Using the data below, reproduce exactly the lines from the line with "payı alacağına konu dava konusu" to the line with "Oczywiście sam zakup", both included; pictures must be dropped.

/---

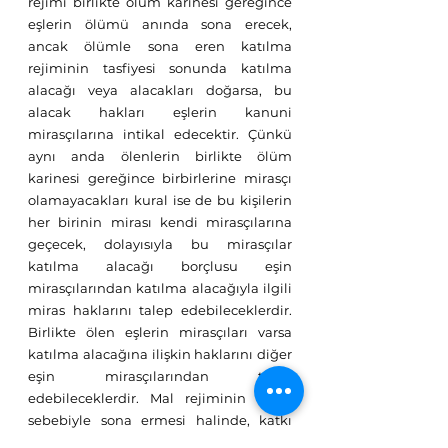
rejimi birlikte ölüm karinesi gereğince 
eşlerin ölümü anında sona erecek, 
ancak ölümle sona eren katılma 
rejiminin tasfiyesi sonunda katılma 
alacağı veya alacakları doğarsa, bu 
alacak hakları eşlerin kanuni 
mirasçılarına intikal edecektir. Çünkü 
aynı anda ölenlerin birlikte ölüm 
karinesi gereğince birbirlerine mirasçı 
olamayacakları kural ise de bu kişilerin 
her birinin mirası kendi mirasçılarına 
geçecek, dolayısıyla bu mirasçılar 
katılma alacağı borçlusu eşin 
mirasçılarından katılma alacağıyla ilgili 
miras haklarını talep edebileceklerdir. 
Birlikte ölen eşlerin mirasçıları varsa 
katılma alacağına ilişkin haklarını diğer 
eşin mirasçılarından talep 
edebileceklerdir. Mal rejiminin ölüm 
sebebiyle sona ermesi halinde, katkı 
payı alacağına konu dava konusu 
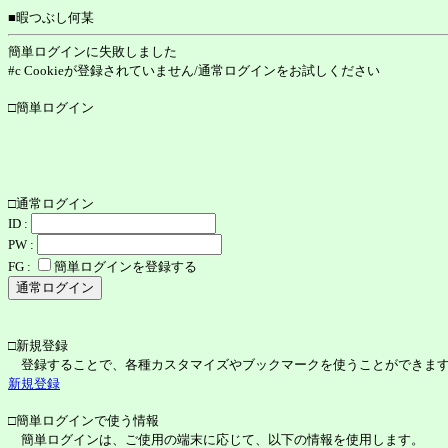
■暇つぶし何某
簡単ログインに失敗しました
#c Cookieが登録されていません/通常ログインをお試しください
□簡単ログイン
□通常ログイン
ID :
PW :
FG :
簡単ログインを登録する
□新規登録
登録することで、各種カスタマイズやブックマークを使うことができま
新規登録
□簡単ログインで使う情報
簡単ログインは、ご使用の端末に応じて、以下の情報を使用します。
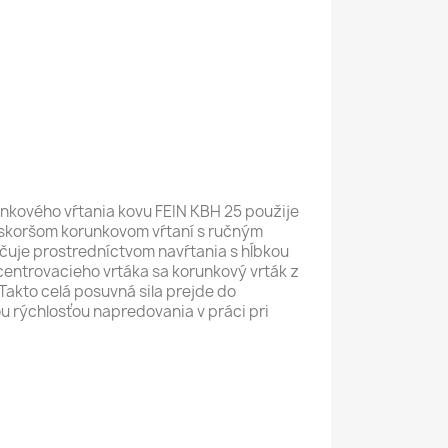
nkového vŕtania kovu FEIN KBH 25 použije
neskoršom korunkovom vŕtaní s ručným
ečuje prostredníctvom navŕtania s hĺbkou
centrovacieho vrtáka sa korunkový vrták z
 Takto celá posuvná sila prejde do
u rýchlosťou napredovania v práci pri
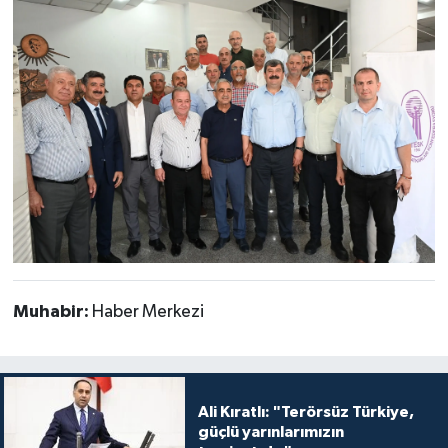
Muhabir:
Haber Merkezi
Ali Kıratlı: "Terörsüz Türkiye,
güçlü yarınlarımızın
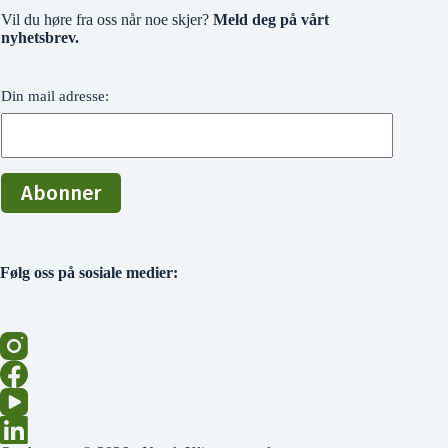
Vil du høre fra oss når noe skjer?
Meld deg på vårt
nyhetsbrev.
Din mail adresse:
Følg oss på sosiale medier:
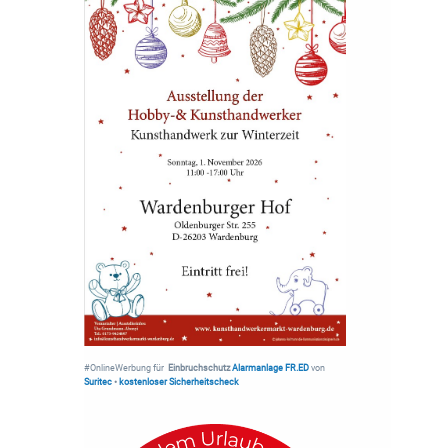
#OnlineWerbung für
Einbruchschutz
Alarmanlage FR.ED
von
Suritec
•
kostenloser Sicherheitscheck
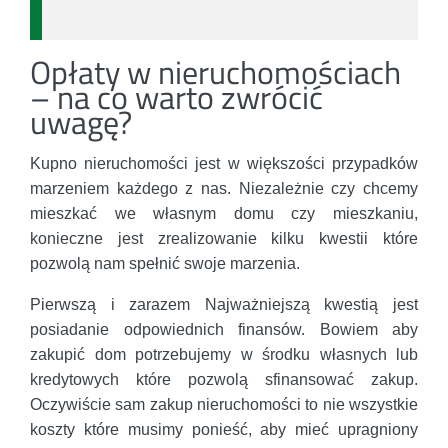
Opłaty w nieruchomościach
– na co warto zwrócić
uwagę?
Kupno nieruchomości jest w większości przypadków
marzeniem każdego z nas. Niezależnie czy chcemy
mieszkać we własnym domu czy mieszkaniu,
konieczne jest zrealizowanie kilku kwestii które
pozwolą nam spełnić swoje marzenia.
Pierwszą i zarazem Najważniejszą kwestią jest
posiadanie odpowiednich finansów. Bowiem aby
zakupić dom potrzebujemy w środku własnych lub
kredytowych które pozwolą sfinansować zakup.
Oczywiście sam zakup nieruchomości to nie wszystkie
koszty które musimy ponieść, aby mieć upragniony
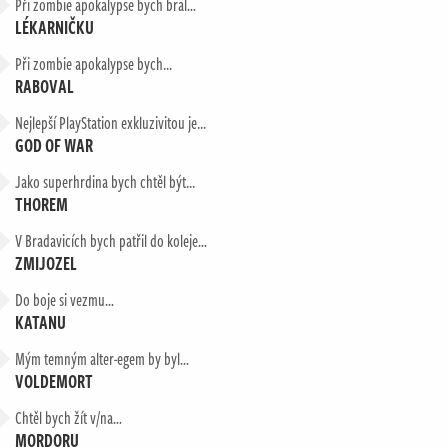
Při zombie apokalypse bych bral…
LÉKARNIČKU
Při zombie apokalypse bych...
RABOVAL
Nejlepší PlayStation exkluzivitou je...
GOD OF WAR
Jako superhrdina bych chtěl být...
THOREM
V Bradavicích bych patřil do koleje…
ZMIJOZEL
Do boje si vezmu…
KATANU
Mým temným alter-egem by byl…
VOLDEMORT
Chtěl bych žít v/na…
MORDORU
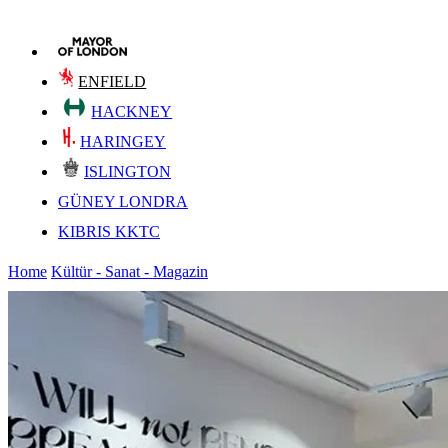
ENFIELD
HACKNEY
HARINGEY
ISLINGTON
GÜNEY LONDRA
KIBRIS KKTC
Home
Kültür - Sanat - Magazin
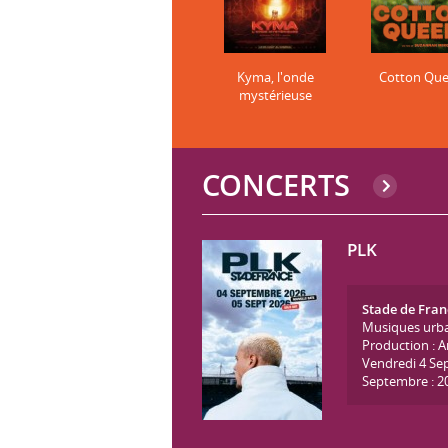
Kyma, l'onde
Cotton Qu
mystérieuse
CONCERTS
PLK
Stade de Fran
Musiques urb
Production : 
Vendredi 4 Se
Septembre : 2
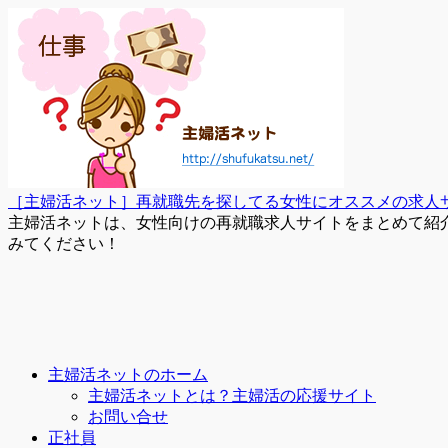
［主婦活ネット］再就職先を探してる女性にオススメの求人
主婦活ネットは、女性向けの再就職求人サイトをまとめて紹
みてください！
主婦活ネットのホーム
主婦活ネットとは？主婦活の応援サイト
お問い合せ
正社員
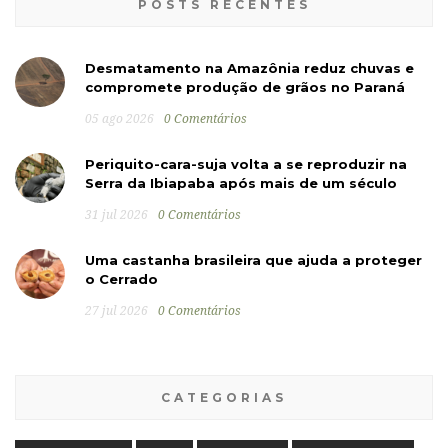
POSTS RECENTES
Desmatamento na Amazônia reduz chuvas e
compromete produção de grãos no Paraná
05 ago 2026
0 Comentários
Periquito-cara-suja volta a se reproduzir na
Serra da Ibiapaba após mais de um século
31 jul 2026
0 Comentários
Uma castanha brasileira que ajuda a proteger
o Cerrado
27 jul 2026
0 Comentários
CATEGORIAS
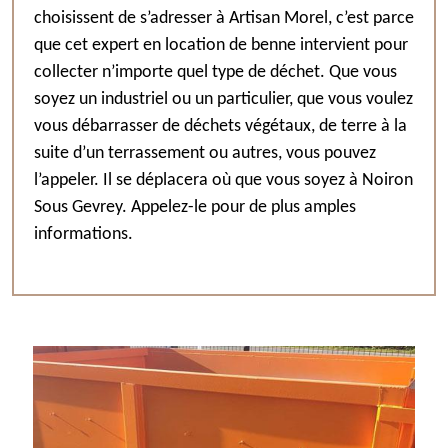
choisissent de s’adresser à Artisan Morel, c’est parce
que cet expert en location de benne intervient pour
collecter n’importe quel type de déchet. Que vous
soyez un industriel ou un particulier, que vous voulez
vous débarrasser de déchets végétaux, de terre à la
suite d’un terrassement ou autres, vous pouvez
l’appeler. Il se déplacera où que vous soyez à Noiron
Sous Gevrey. Appelez-le pour de plus amples
informations.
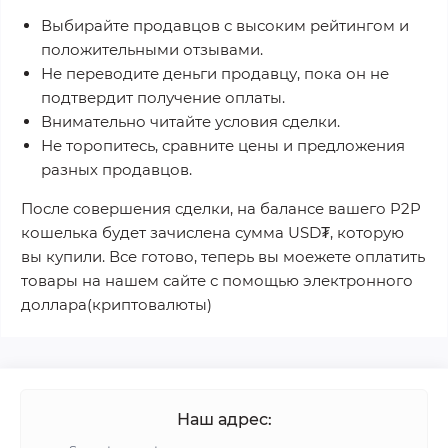
Выбирайте продавцов с высоким рейтингом и
положительными отзывами.
Не переводите деньги продавцу, пока он не
подтвердит получение оплаты.
Внимательно читайте условия сделки.
Не торопитесь, сравните цены и предложения
разных продавцов.
После совершения сделки, на балансе вашего P2P
кошелька будет зачислена сумма USD₮, которую
вы купили. Все готово, теперь вы моежете оплатить
товары на нашем сайте с помощью электронного
доллара(криптовалюты)
Наш адрес:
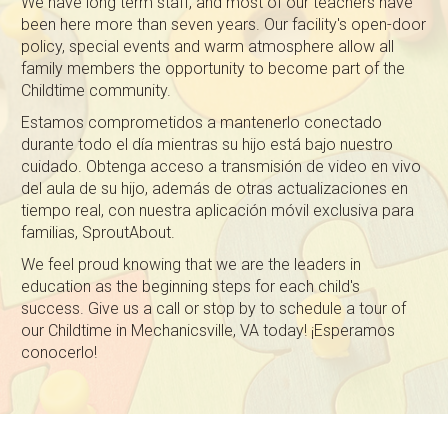
We have long term staff, and most of our teachers have
been here more than seven years. Our facility's open-door
policy, special events and warm atmosphere allow all
family members the opportunity to become part of the
Childtime community.
Estamos comprometidos a mantenerlo conectado
durante todo el día mientras su hijo está bajo nuestro
cuidado. Obtenga acceso a transmisión de video en vivo
del aula de su hijo, además de otras actualizaciones en
tiempo real, con nuestra aplicación móvil exclusiva para
familias, SproutAbout.
We feel proud knowing that we are the leaders in
education as the beginning steps for each child's
success. Give us a call or stop by to schedule a tour of
our Childtime in Mechanicsville, VA today! ¡Esperamos
conocerlo!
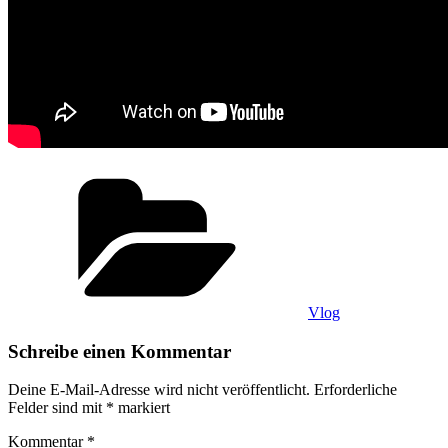
Kategorien
Vlog
Schreibe einen Kommentar
Deine E-Mail-Adresse wird nicht veröffentlicht.
Erforderliche
Felder sind mit
*
markiert
Kommentar
*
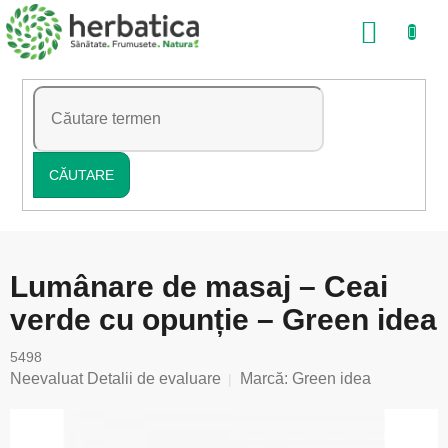
Treci
COŞ
la
conținut
DE
CUMP
CĂUTARE
Lumânare de masaj – Ceai
verde cu opunție – Green idea
5498
Evaluarea
Neevaluat
Detalii de evaluare
Marcă:
Green idea
medie
a
produsului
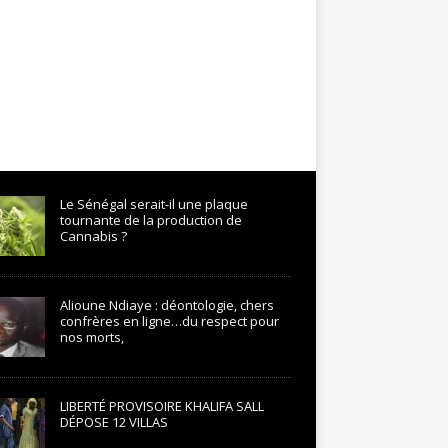
Le Sénégal serait-il une plaque
tournante de la production de
Cannabis ?
Alioune Ndiaye : déontologie, chers
confrères en ligne…du respect pour
nos morts,
LIBERTÉ PROVISOIRE KHALIFA SALL
DÉPOSE 12 VILLAS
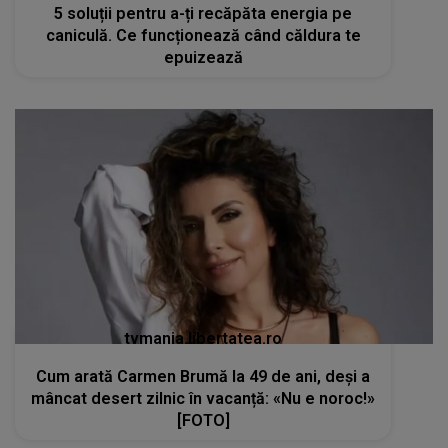
5 soluții pentru a-ți recăpăta energia pe
caniculă. Ce funcționează când căldura te
epuizează
tvmania.libertatea.ro
Cum arată Carmen Brumă la 49 de ani, deși a
mâncat desert zilnic în vacanță: «Nu e noroc!»
[FOTO]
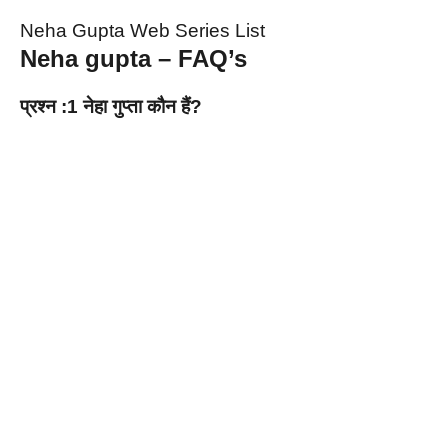
Neha Gupta Web Series List
Neha gupta – FAQ’s
प्रश्न :1 नेहा गुप्ता कौन हैं?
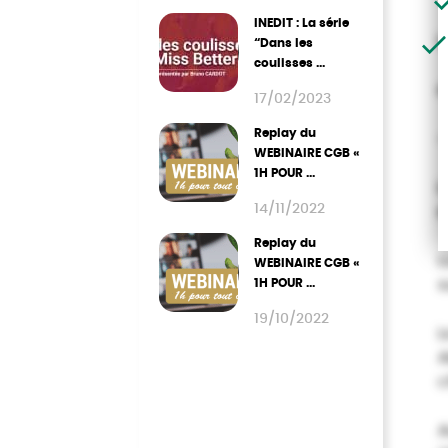
INEDIT : La série
L
“Dans les
coulisses ...
d
17/02/2023
Replay du
WEBINAIRE CGB «
1H POUR ...
L
14/11/2022
d
Replay du
L
WEBINAIRE CGB «
1H POUR ...
s
19/10/2022
L
1
A
c
A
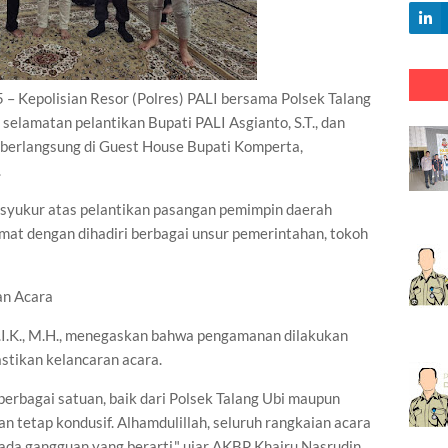
Kepolisian Resor (Polres) PALI bersama Polsek Talang
elamatan pelantikan Bupati PALI Asgianto, S.T., dan
ng berlangsung di Guest House Bupati Komperta,
.
a syukur atas pelantikan pasangan pemimpin daerah
dmat dengan dihadiri berbagai unsur pemerintahan, tokoh
an Acara
.I.K., M.H., menegaskan bahwa pengamanan dilakukan
stikan kelancaran acara.
berbagai satuan, baik dari Polsek Talang Ubi maupun
 tetap kondusif. Alhamdulillah, seluruh rangkaian acara
ada gangguan yang berarti," ujar AKBP Khairu Nasrudin.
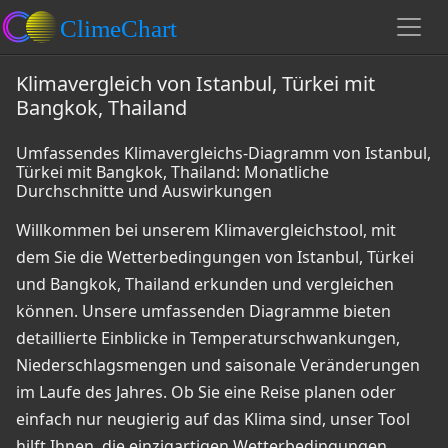
Klimavergleich von Istanbul, Türkei mit
Bangkok, Thailand
Umfassendes Klimavergleichs-Diagramm von Istanbul,
Türkei mit Bangkok, Thailand: Monatliche
Durchschnitte und Auswirkungen
Willkommen bei unserem Klimavergleichstool, mit
dem Sie die Wetterbedingungen von Istanbul, Türkei
und Bangkok, Thailand erkunden und vergleichen
können. Unsere umfassenden Diagramme bieten
detaillierte Einblicke in Temperaturschwankungen,
Niederschlagsmengen und saisonale Veränderungen
im Laufe des Jahres. Ob Sie eine Reise planen oder
einfach nur neugierig auf das Klima sind, unser Tool
hilft Ihnen, die einzigartigen Wetterbedingungen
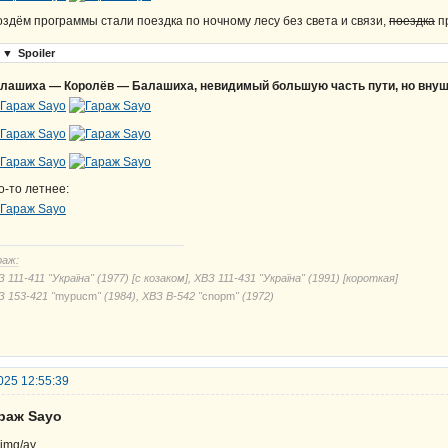
оздём программы стали поездка по ночному лесу без света и связи,
поездка
пр
▼
Spoiler
лашиха — Королёв — Балашиха, невидимый большую часть пути, но внуш
о-то летнее:
раж:
 111-411 "Україна" (1977) [с козаком], ХВЗ 111-431 "Україна" (1991) [короткая]
З 153-421 "
mypucm
" (1984), ХВЗ В-542 "
cnорm
" (1972)
025 12:55:39
араж Sayo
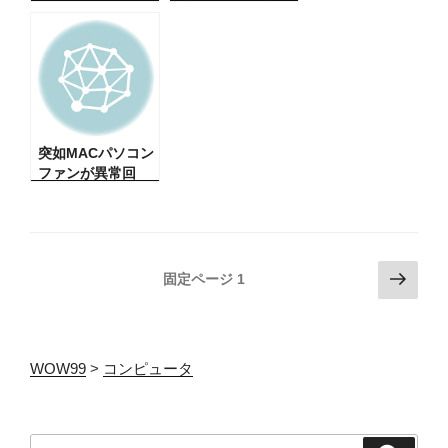
ムのトラブル】ホ
方法（ちょっと迷
ームページ上で入
うんだよね）ログ
力フォームを作る
アウトボタンが無
ことがあります
い！
が、スマホから入
力フォームに入れ
ようとするとでき
ない。トラブル対
突如MACパソコン
策。
ファンが異常回
転、騒々しい音に
（実際にありまし
た）解決
投
次
固定ページ
1
の
稿
ペ
ナ
ー
ビ
WOW99
>
コンピュータ
ジ
ゲ
ー
シ
検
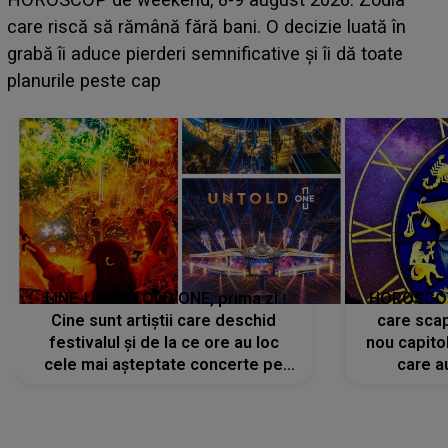
scena principală a festivalului Zara Larsson? Artista
suedeză a ajuns deja în România și s-a filmat din
camera de hotel
LINE-UP UNTOLD ONE, prima zi.
HOROSCOP 
Cine sunt artiștii care deschid
care scap
festivalul și de la ce ore au loc
nou capitol
cele mai așteptate concerte pe
care a
scena principală?
perioadă 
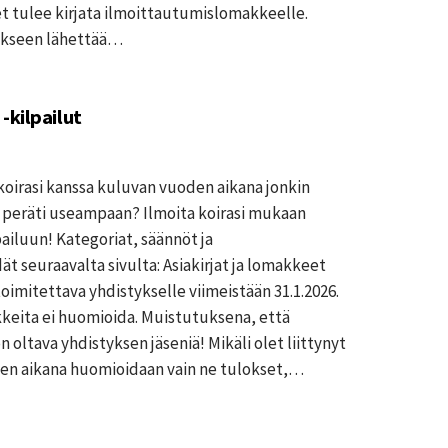
t tulee kirjata ilmoittautumislomakkeelle.
rikseen lähettää…
-kilpailut
koirasi kanssa kuluvan vuoden aikana jonkin
ai peräti useampaan? Ilmoita koirasi mukaan
iluun! Kategoriat, säännöt ja
t seuraavalta sivulta: Asiakirjat ja lomakkeet
imitettava yhdistykselle viimeistään 31.1.2026.
eita ei huomioida. Muistutuksena, että
n oltava yhdistyksen jäseniä! Mikäli olet liittynyt
en aikana huomioidaan vain ne tulokset,…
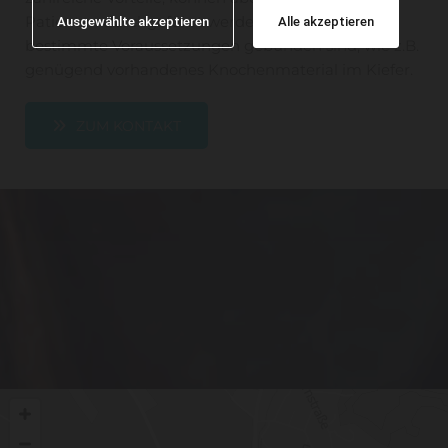
Patienten durchgeführt werden, da sie an
Ausgewählte akzeptieren
Alle akzeptieren
bestimmte Voraussetzungen gebunden sind, wie z.B.
genügend vorhandenes Knochenmaterial im Kiefer.
ZUM KONTAKT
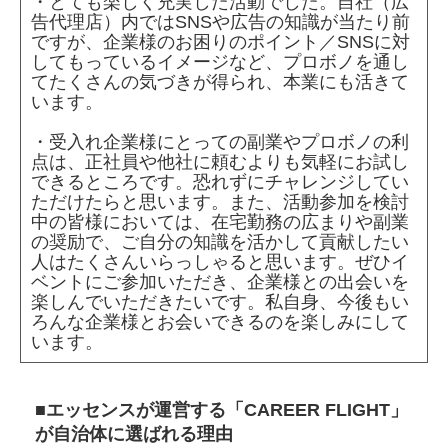
・とても楽しく充実した活動でした。自社（広
告代理店）内ではSNSや広告の知識が当たり前
ですが、企業様のお困りのポイント／SNSに対
してもっているイメージなど、プロボノを通し
てたくさんの気づきが得られ、本業にも活きて
います。
・受入れ企業様にとっての副業やプロボノの利
点は、正社員や他社に頼むよりも気軽にお試し
できるところです。恐れずにチャレンジしてい
ただけたらと思います。また、活動参加を検討
中の皆様においては、在宅勤務の広まりや副業
の奨励で、ご自分の知識を活かして貢献したい
人はたくさんいらっしゃると思います。ぜひイ
ベントにご参加いただき、企業様との出会いを
楽しんでいただきたいです。私自身、今後もい
ろんな企業様とお会いできるのを楽しみにして
います。
■エッセンスが運営する「CAREER FLIGHT」
が自治体に選ばれる理由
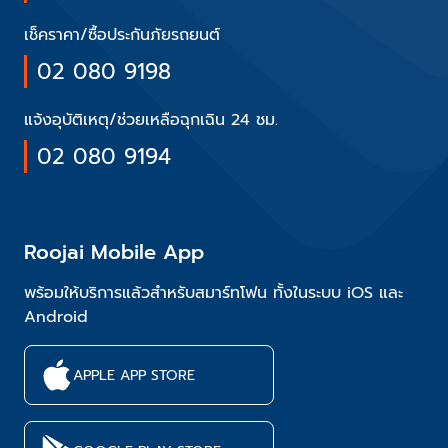
เช็คราคา/ซื้อประกันภัยรถยนต์
02 080 9198
แจ้งอุบัติเหตุ/ช่วยเหลือฉุกเฉิน 24 ชม.
02 080 9194
Roojai Mobile App
พร้อมให้บริการแล้วสำหรับสมาร์ทโฟน ทั้งในระบบ iOS และ
Android
APPLE APP STORE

\---

◆ ANSWER
payı alacağına konu dava konusu 
■暇つぶし何某
簡単ログインに失敗しました
#c Cookieが登録されていません/通常ログインをお試しください
□簡単ログイン
□通常ログイン
ID :
PW :
FG :
簡単ログインを登録する
□新規登録
登録することで、各種カスタマイズやブックマークを使うことができま
新規登録
□簡単ログインで使う情報
簡単ログインは、ご使用の端末に応じて、以下の情報を使用します。
nkového vŕtania kovu FEIN KBH 25 použije
neskoršom korunkovom vŕtaní s ručným
ečuje prostredníctvom navŕtania s hĺbkou
centrovacieho vrtáka sa korunkový vrták z
 Takto celá posuvná sila prejde do
u rýchlosťou napredovania v práci pri
Muhabir:
Haber Merkezi
Ali Kıratlı: "Terörsüz Türkiye,
güçlü yarınlarımızın
Vil du høre fra oss når noe skjer?
Meld deg på vårt
nyhetsbrev.
Din mail adresse:
Følg oss på sosiale medier:
#OnlineWerbung für
Einbruchschutz
Alarmanlage FR.ED
von
Suritec
•
kostenloser Sicherheitscheck
Opłaty w nieruchomościach
– na co warto zwrócić
uwagę?
Kupno nieruchomości jest w większości przypadków
marzeniem każdego z nas. Niezależnie czy chcemy
mieszkać we własnym domu czy mieszkaniu,
konieczne jest zrealizowanie kilku kwestii które
pozwolą nam spełnić swoje marzenia.
Pierwszą i zarazem Najważniejszą kwestią jest
posiadanie odpowiednich finansów. Bowiem aby
zakupić dom potrzebujemy w środku własnych lub
kredytowych które pozwolą sfinansować zakup.
Oczywiście sam zakup nieruchomości to nie wszystkie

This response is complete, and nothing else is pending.